One of the positives of the current COVID-19 public health pandemic is that it has drawn more attention to various conditions that can affect the lungs of residents of Costa Mesa and elsewhere, including some that may benefit from palliative care.
The team at Accredited Home Care has worked with clients with COVID this year and we’ve also worked with clients with other pulmonary conditions such as pulmonary fibrosis.
If you’re unfamiliar with pulmonary fibrosis, it’s a disease where the lung tissue becomes scarred and damaged. About 1 in 200 adults over age 65 suffer from this. There are about 50,000 new cases are diagnosed each year and about 200,000 people living with the condition, according to the Pulmonary Fibrosis Foundation.
In most cases, the scarring is permanent and can cause thickening of the lungs, which makes it harder to breathe and reduces the effectiveness of the lungs.

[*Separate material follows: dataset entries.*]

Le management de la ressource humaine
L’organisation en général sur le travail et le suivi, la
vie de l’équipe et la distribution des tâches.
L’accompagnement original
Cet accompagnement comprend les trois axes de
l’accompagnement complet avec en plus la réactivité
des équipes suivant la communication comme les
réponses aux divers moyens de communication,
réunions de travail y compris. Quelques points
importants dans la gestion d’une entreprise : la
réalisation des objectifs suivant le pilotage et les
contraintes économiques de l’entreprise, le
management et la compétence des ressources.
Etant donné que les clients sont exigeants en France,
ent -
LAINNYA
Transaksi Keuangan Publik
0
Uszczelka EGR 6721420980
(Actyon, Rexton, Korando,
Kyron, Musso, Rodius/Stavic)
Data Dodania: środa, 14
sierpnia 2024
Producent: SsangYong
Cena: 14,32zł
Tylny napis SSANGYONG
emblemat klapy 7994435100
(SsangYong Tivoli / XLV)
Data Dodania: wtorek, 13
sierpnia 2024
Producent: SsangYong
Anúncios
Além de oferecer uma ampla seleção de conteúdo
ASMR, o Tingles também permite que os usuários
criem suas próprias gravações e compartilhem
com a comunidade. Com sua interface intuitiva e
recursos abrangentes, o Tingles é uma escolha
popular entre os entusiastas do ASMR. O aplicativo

Treatment could mean working with a health provider on a regular basis for different therapies or medication plans, or a combination of both.

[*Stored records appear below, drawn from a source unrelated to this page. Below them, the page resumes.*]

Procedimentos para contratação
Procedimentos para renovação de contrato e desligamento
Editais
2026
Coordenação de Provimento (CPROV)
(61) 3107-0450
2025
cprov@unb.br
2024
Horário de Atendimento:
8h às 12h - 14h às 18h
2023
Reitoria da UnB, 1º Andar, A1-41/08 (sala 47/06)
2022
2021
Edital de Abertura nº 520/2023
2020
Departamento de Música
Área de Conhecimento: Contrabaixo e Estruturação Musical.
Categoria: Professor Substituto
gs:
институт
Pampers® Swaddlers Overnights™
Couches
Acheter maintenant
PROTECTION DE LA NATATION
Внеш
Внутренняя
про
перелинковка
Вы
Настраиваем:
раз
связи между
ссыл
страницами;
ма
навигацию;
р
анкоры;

This type of treatment can go on for years, which is why palliative care might be a preferred option for some. Rather than try to find different treatments that could be expensive, painful, and have an unknown outcome, a palliative approach focuses on quality of life first.

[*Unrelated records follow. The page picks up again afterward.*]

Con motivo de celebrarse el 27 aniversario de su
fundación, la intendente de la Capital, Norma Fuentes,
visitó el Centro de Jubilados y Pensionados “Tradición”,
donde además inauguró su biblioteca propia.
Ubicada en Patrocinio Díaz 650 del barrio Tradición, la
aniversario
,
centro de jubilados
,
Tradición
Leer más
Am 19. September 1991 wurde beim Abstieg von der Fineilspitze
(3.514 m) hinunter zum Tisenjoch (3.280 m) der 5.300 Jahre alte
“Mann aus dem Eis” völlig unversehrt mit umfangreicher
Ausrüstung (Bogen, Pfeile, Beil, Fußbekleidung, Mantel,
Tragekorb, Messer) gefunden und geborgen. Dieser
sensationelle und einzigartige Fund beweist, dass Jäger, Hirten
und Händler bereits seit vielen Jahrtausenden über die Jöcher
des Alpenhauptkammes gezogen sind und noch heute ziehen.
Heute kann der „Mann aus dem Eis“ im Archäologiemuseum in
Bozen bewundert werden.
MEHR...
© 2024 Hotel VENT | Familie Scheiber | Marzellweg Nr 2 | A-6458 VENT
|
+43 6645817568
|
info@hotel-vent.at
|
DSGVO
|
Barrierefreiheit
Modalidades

This effectively means trying to live with it and live as normal of a life as possible. It could mean needing to avoid strenuous activities, such as intense exercise. It could also mean trying to protect yourself from other possible infections or conditions that can aggravate your already vulnerable lungs and overall well-being.
For those interested in learning more about the condition, September is Pulmonary Fibrosis Awareness Month, an annual awareness campaign with a goal of eventually eradicating the condition.
The official event site offers a wealth of information about pulmonary fibrosis including trials that people could learn more about and consider participating in, along with a variety of providers around the country who are familiar with pulmonary fibrosis.
It also offers other forms of guidance for people suffering from the condition for their loved ones, including suggestions for posts on social media to make their followers more aware, or suggestions on how to organize events in one’s community to build interest and support. Opportunities are also available to make donations as well to continue research.
Though there’s no direct connection between COVID-19 and pulmonary fibrosis, having pulmonary fibrosis can weaken one’s immune system and make them more susceptible to COVID, especially if they’re receiving regular therapy.
Plus damage to the lungs from pulmonary fibrosis may make COVID symptoms worse if they do contract it.
Part of learning to live with pulmonary fibrosis is similar to some of the precautions about dealing with COVID, such as trying to avoid situations that could affect the lungs and overall breathing and practicing good hygiene and sanitation. It could also mean taking precautions such as wearing a mask in public to avoid exposure to various germs that could be disabling. But people with these types of pulmonary and respiratory diseases may actually have problems breathing through some types of masks.
A health care provider can discuss your case and provide a recommendation as to what type of mask can work best, such as a respirator, or even provide an official note you can display if challenged.
He or she can also go over different types of symptoms that can be shown beyond reduced breathing.
According to the Mayo Clinic, people with pulmonary fibrosis may experience a variety of symptoms such as increased fatigue, aching joints, sore muscles, a dry cough, and slightly wider fingertips. Unexplained weight gain sometimes takes place.
Everyone with this condition may experience different symptoms and each symptom has different severity. In some cases, symptoms may increase in duration or sensitivity over time. This could be something that gradually changes over months or years. Or it could be a faster, more critical situation where breathing may be impacted quickly that may require fast medical intervention like going to the emergency room.
A ventilator may be required, or someone placed on a transplant list. But these discussions can be had with their provider, especially if a client is focusing more on palliative care.
Your provider can also try to identify the source of pulmonary disease. There are several diseases that can cause scarring and even some environmental factors like chemical burns, inhaling something toxic either in a short term or a long-term basis. High levels of radiation have been known to cause lung damage.
Some vaping materials have been revealed to cause damage.
In some cases, some medications may cause scarring as a side effect, including some antibiotics, some chemotherapy chemicals, some anti-inflammatory items, or certain heart medications.
Some previous lung health conditions, such as pneumonia, also could cause longer-term damage. Those who suffer from gastroesophageal reflux disease may be more likely to get this.
There also may be some genetic causes for lung scarring. Men over age 50 also seem to be more susceptible.
A provider may not be able to find a reason at all for shortness of breath due to scarring, which happens. This is called idiopathy pulmonary fibrosis.